Cuando el entusiasmo se aviva y cuaja en colectivo es capaz de ensancharse en la cabeza y comprimirnos el cerebro hasta hacernos añicos lo racional. Desde luego, ya hoy, después de más de veinticinco años, puede contarse con total licitud y jocosamente, una historia que «en paz descansa».
Tuvo que ser un selecto club —quizá con alguna que otra neurona tranquila— el que en noviembre de 1972, en medio de la agitación característica de unas elecciones estudiantiles en la Universidad Central de Las Villas (UCLV), convirtió por horas el vestíbulo de la biblioteca principal en una funeraria.
Sí. Había «fallecido» uno de los alumnos más entusiastas de la entonces Facultad de Ciencias, a quien todavía recuerda con una cuota de nostalgia y furia el doctor Nilo Castañedo Cancio, otrora decano de la institución a la que pertenecía el joven «difunto».
Al conocerse la noticia, enseguida aparecieron los ataques de llanto, los pañuelos húmedos, los ramos de flores, las lamentaciones: «Pobrecito, si era tan bueno...».
Desde bien temprano sus condiscípulos organizaron una guardia de honor alrededor de un retrato del «fallecido», pues el cadáver sería velado en otro sitio al que acudirían solo su familia y dolientes más cercanos.

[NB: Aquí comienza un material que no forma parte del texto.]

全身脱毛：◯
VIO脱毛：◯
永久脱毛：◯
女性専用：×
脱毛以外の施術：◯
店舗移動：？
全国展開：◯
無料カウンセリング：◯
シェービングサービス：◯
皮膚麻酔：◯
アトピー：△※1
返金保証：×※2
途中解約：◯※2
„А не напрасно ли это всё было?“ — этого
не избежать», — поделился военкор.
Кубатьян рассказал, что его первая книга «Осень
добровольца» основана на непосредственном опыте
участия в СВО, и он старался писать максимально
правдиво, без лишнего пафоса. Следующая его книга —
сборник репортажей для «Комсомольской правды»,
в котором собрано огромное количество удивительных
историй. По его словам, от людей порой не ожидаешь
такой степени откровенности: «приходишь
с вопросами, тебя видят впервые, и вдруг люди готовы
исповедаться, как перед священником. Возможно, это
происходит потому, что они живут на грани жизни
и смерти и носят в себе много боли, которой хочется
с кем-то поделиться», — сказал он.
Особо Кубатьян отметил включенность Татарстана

Había razones para sentirse conmovido. ¿Qué profesor no sufriría la desaparición repentina de un alumno excepcional? ¿Quién no lamentaría perder de improviso a un compañero de grupo, a un reconocido activista de la FEU, a un excelente candidato de cercanas elecciones?
Para algunos de sus camaradas quedaba el consuelo de que lo estaban honrando en el lugar que él invariablemente hubiera escogido: su universidad.

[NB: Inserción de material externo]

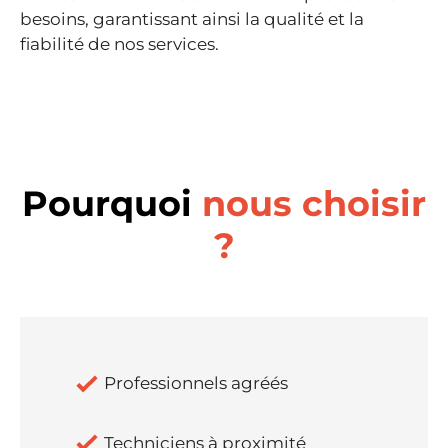
besoins, garantissant ainsi la qualité et la
fiabilité de nos services.
Pourquoi
nous choisir
?
Professionnels agréés
Techniciens à proximité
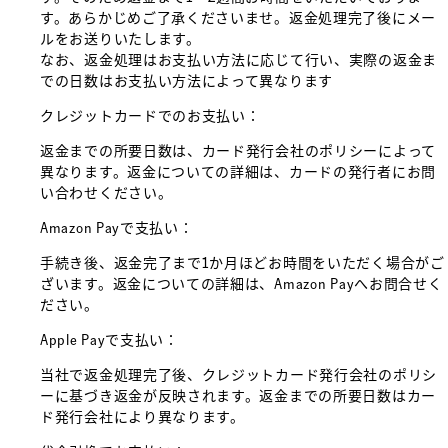
す。あらかじめご了承くださいませ。返金処理完了後にメー
ルをお送りいたします。
なお、返金処理はお支払い方法に応じて行い、実際の返金ま
での日数はお支払い方法によって異なります
クレジットカードでのお支払い：
返金までの所要日数は、カード発行会社のポリシーによって
異なります。返金についての詳細は、カードの発行者にお問
い合わせください。
Amazon Payで支払い：
手続き後、返金完了まで1か月ほどお時間をいただく場合がご
ざいます。返金についての詳細は、Amazon Payへお問合せく
ださい。
Apple Payで支払い：
当社で返金処理完了後、クレジットカード発行会社のポリシ
ーに基づき返金が反映されます。返金までの所要日数はカー
ド発行会社により異なります。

Hasta un viceministro de la Educación Superior, de visita aquel día en la UCLV, transmitió sinceras condolencias a los sufrientes. No era para menos. Vivía la institución una de sus jornadas más luctuosas.
Pero como si no hubiera pasado nada, al filo de la tarde irrumpió de sopetón en la UCLV una conga que estrepitosamente arrollaba hacia la biblioteca.

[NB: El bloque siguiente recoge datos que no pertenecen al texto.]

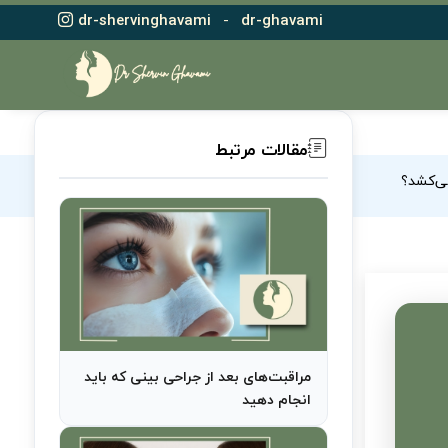
dr-shervinghavami
-
dr-ghavami
مقالات مرتبط
می‌کشد؟
مراقبت‌های بعد از جراحی بینی که باید
انجام دهید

En hombros, los pachangueros traían a alguien, aunque así de pronto pocas personas creyeron que aquel muchacho al que un grupo de estudiantes exhibía con euforia mientras coreaban «Uno, dos, uno, dos, el muerto resucitó», había sido el motivo de tanto sollozo.
Con aquel velorio la Facultad del «simpático» alumno pretendía anotarse unos puntos en la fraternal competencia eleccionaria. ¡Qué lástima que no pudo ser así!
Tamaña iniciativa desató rabias incurables. A los pocos días, el nombre del supuesto cadáver desapareció de las listas de matrícula de la UCLV. Su acta de defunción estudiantil registró una grave indisciplina.
A más de un cuarto de siglo del entretenido paripé, la lógica del recuerdo quebranta la ilógica de algunas pasiones. Cuidémonos de que el ingenio no nos convoque a cometer locuras como las de aquel supuesto difunto. Aprendamos que la originalidad también se forja con sentido común.